Ten years ago the town I live in was about 99% white, and most of those people were of Dutch decent. Today the percentage of people of Latin American decent has risen to be about 12% of our town’s population. That’s a big change in ten years.
After having lived for many years in the Minneapolis/St. Paul suburbs, living in a small town with a wide socioeconomic range has been intriguing and exciting. White flight has already begun, sadly, and parts of our small town are starting to look like uniform suburbs, but the demographic change has been so rapid that affluence is forced to brush up uncomfortably against poverty.
This is good for me.
My husband and I rent a little house that meets our needs very nicely. It’s not big—a kitchen with a dining nook, a living room, a tiny bathroom (though it does have a bathtub, not just a shower), one small bedroom, and a dank, dreary insect-infested basement.
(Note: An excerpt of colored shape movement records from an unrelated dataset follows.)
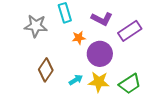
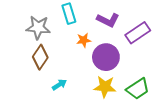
brown diamond: (46, 70) -> (40, 57), moved
cyan arrow: (76, 80) -> (59, 85), moved

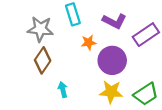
cyan arrow: (59, 85) -> (63, 90), turned -72

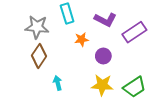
purple circle: (112, 60) -> (103, 56), size x0.6

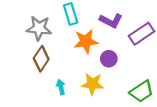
orange star: (82, 39) -> (86, 41), size x1.6
yellow star: (102, 85) -> (92, 84), moved

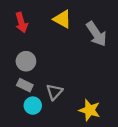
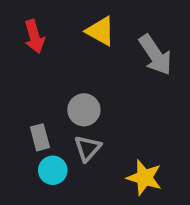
gray circle: (26, 61) -> (84, 110), moved
gray rectangle: (25, 85) -> (40, 137), turned 49

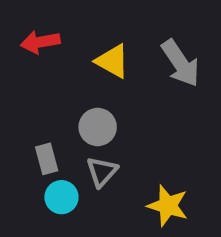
yellow triangle: (100, 31) -> (112, 61), moved
red arrow: (34, 37) -> (40, 42), turned 96

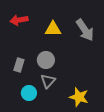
yellow triangle: (112, 61) -> (53, 29), turned -30
gray rectangle: (47, 159) -> (19, 65), moved, turned 32

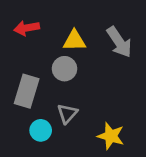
gray circle: (46, 60) -> (65, 69), moved
gray rectangle: (19, 65) -> (27, 91), size x1.6

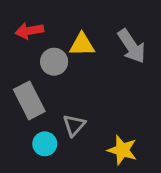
gray circle: (65, 69) -> (54, 62), moved
gray rectangle: (27, 91) -> (29, 100), turned -44

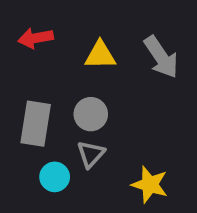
gray circle: (54, 62) -> (91, 114), moved
gray rectangle: (29, 100) -> (36, 124), turned 36

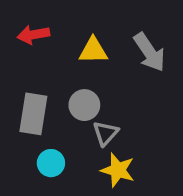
gray triangle: (91, 154) -> (105, 133), moved
yellow star: (150, 185) -> (118, 170), moved

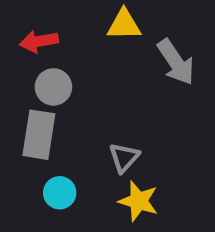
yellow triangle: (93, 51) -> (124, 25), moved
gray circle: (84, 105) -> (53, 87), moved

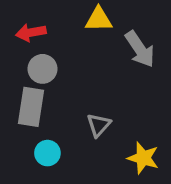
yellow star: (138, 201) -> (143, 158), moved

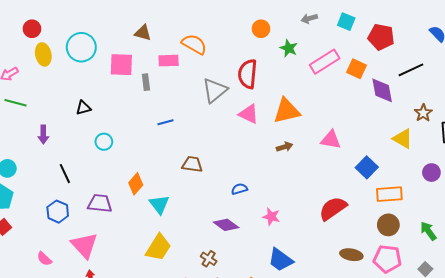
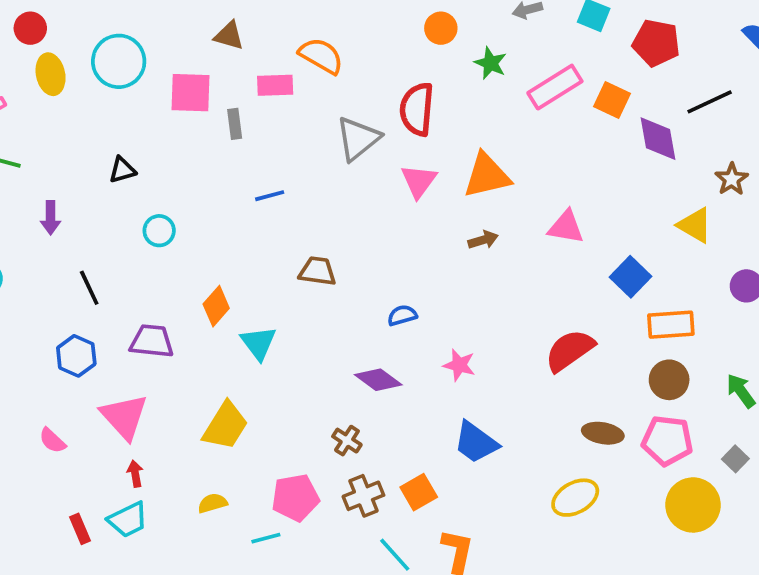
pink triangle: (249, 114) -> (419, 181), turned 40
yellow trapezoid: (158, 247) -> (225, 426), moved

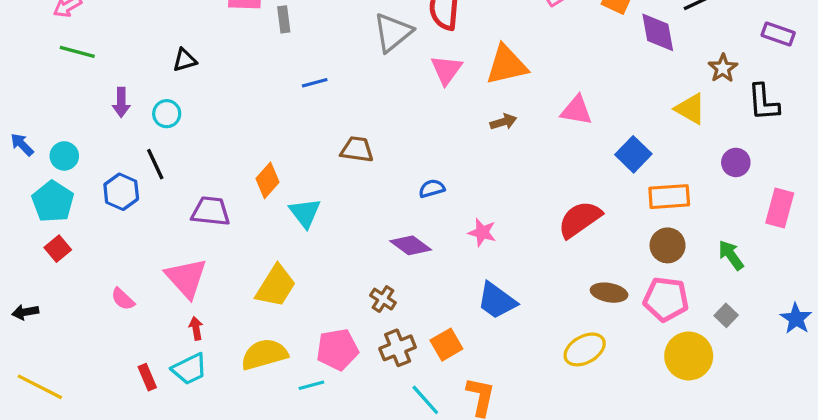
cyan circle: (159, 231) -> (167, 114), moved
blue hexagon: (76, 356) -> (121, 192), moved
yellow semicircle: (213, 503) -> (264, 354), size x1.8

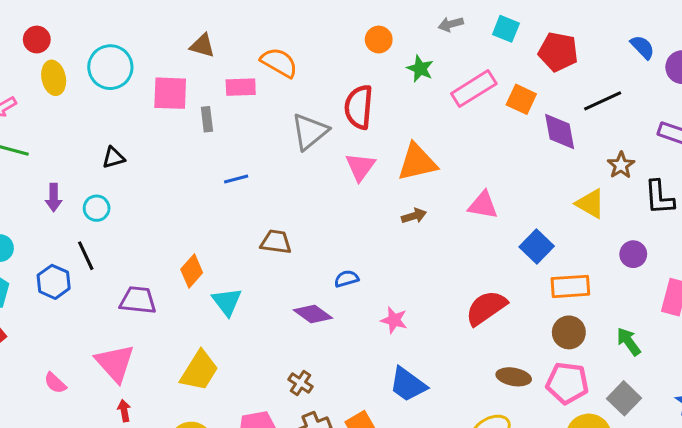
purple diamond: (411, 245) -> (313, 314), moved
gray square: (726, 315) -> (624, 398), size x1.5

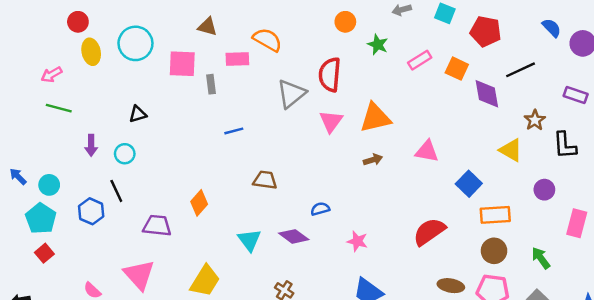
pink rectangle: (474, 89) -> (420, 60), size x0.7
cyan triangle: (227, 302) -> (249, 240), moved

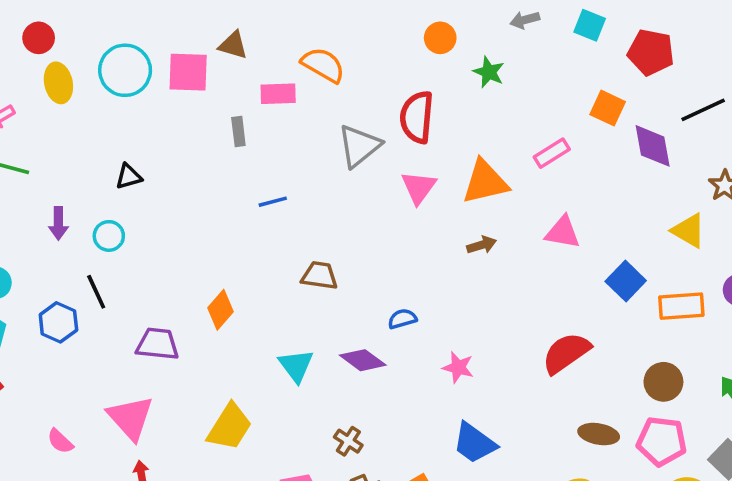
pink rectangle: (420, 60) -> (552, 153), moved
pink square: (182, 64) -> (188, 72), moved
orange rectangle: (495, 215) -> (681, 306), moved

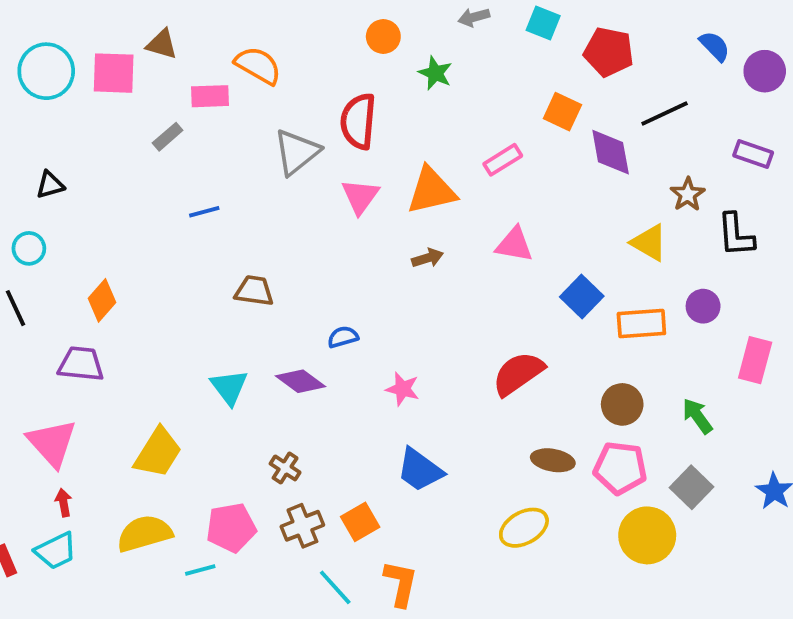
gray rectangle: (238, 132) -> (168, 137), turned 56
orange diamond: (220, 310) -> (102, 300), moved

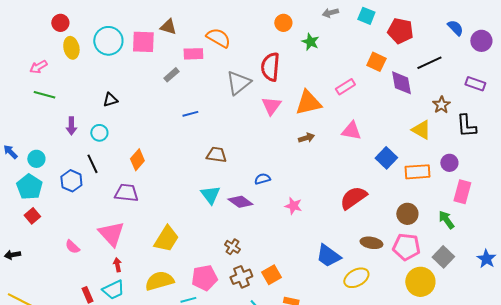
pink rectangle: (755, 360) -> (462, 192), moved
cyan triangle: (229, 387) -> (210, 195), moved
blue trapezoid: (420, 470) -> (328, 256), moved

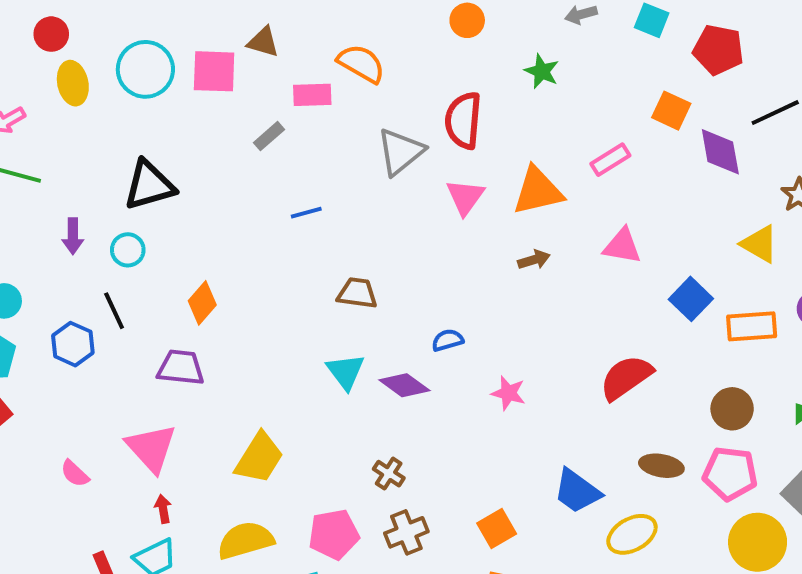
orange circle: (283, 23) -> (467, 20), moved
black triangle: (110, 100) -> (149, 185), size x1.8
orange square: (271, 275) -> (497, 528), moved

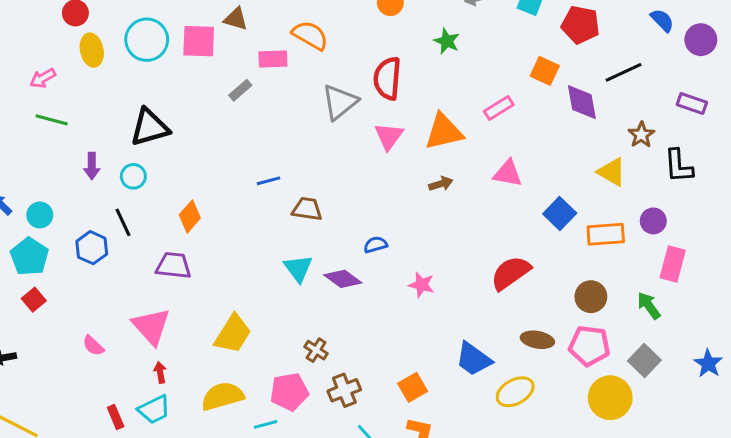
blue line: (306, 213) -> (269, 181), moved
brown cross: (389, 474) -> (316, 350), moved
The only time I think the house isn’t meeting our needs is when friends or family come through and we can’t offer them any place to stay for the night except the floor in front of our loveseat. Sometimes I want at least one more bedroom.
While we wait for the pitter patter of little feet in our home, my husband and I have been trying to get to know people in this little town. So, we joined a Bible study with people from our church, and in the interest of wanting to get to know people from the Latino community, I’ve started cooking monthly with a group of Latina ladies I met through the library.
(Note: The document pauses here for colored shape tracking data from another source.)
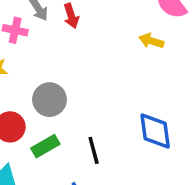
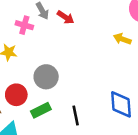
red arrow: (71, 16) -> (66, 17), turned -42

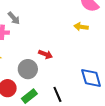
red arrow: (66, 17) -> (46, 54), moved

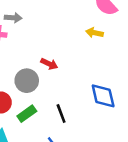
gray arrow: (14, 18) -> (13, 18), turned -48

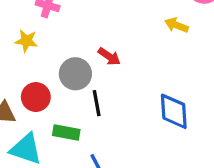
green rectangle: (27, 114) -> (66, 133), moved, turned 36
black line: (61, 114) -> (97, 103), moved

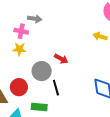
yellow star: (26, 41) -> (19, 49), moved

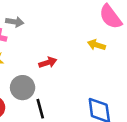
red arrow: (61, 59) -> (48, 62), moved, turned -48

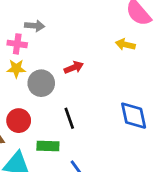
gray circle: (23, 88) -> (41, 83), moved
Both the Bible study and the cooking group rotate from home to home of those participating in the group.
When we rotate to different homes in our Bible study, I start to feel dissatisfied. The Bible study is all young couples, and only two of the five couples in our study have children. However, all of the couples except us own nice, new-looking houses. With multiple bedrooms.
How, you might ask, do very young couples afford large brand-new houses? I haven’t the faintest idea.
When the Bible study took place at our house in June, I was nervous. We hadn’t yet gotten our window air condition unit, and the temperature in the house was hovering around 83 degrees. In order to get everyone in a circle to be able to discuss our study materials, we had to pull literally every chair that we owned, from the desk chair, to the dining room table chairs, to the flimsy card table chairs that we keep downstairs. It all felt inadequate, after sitting on puffy sofas for Bible study in other homes.
In July the cooking group came to my house. All five women, including myself, clustered in the kitchen, bumping into each other while we cooked, while the five children who had come played with the toys I borrowed from the library’s story hour supplies.
One of the ladies present had not been in the United States long. Always eager to practice my Spanish-speaking skills, I chatted with her a little bit outside before everyone returned home. She was wondering, she said, how many people lived in my house with me.
“Just my husband and I,” I told her.
“Oh.” She paused and looked at the house behind me. “Only two people in your whole house!”
After everyone had gone, I went back inside our house and looked around. From where I stood by the front door, I could see into every room in the house, but I looked at each room with a fresh perspective.
Only us in this whole, big blessing of a house.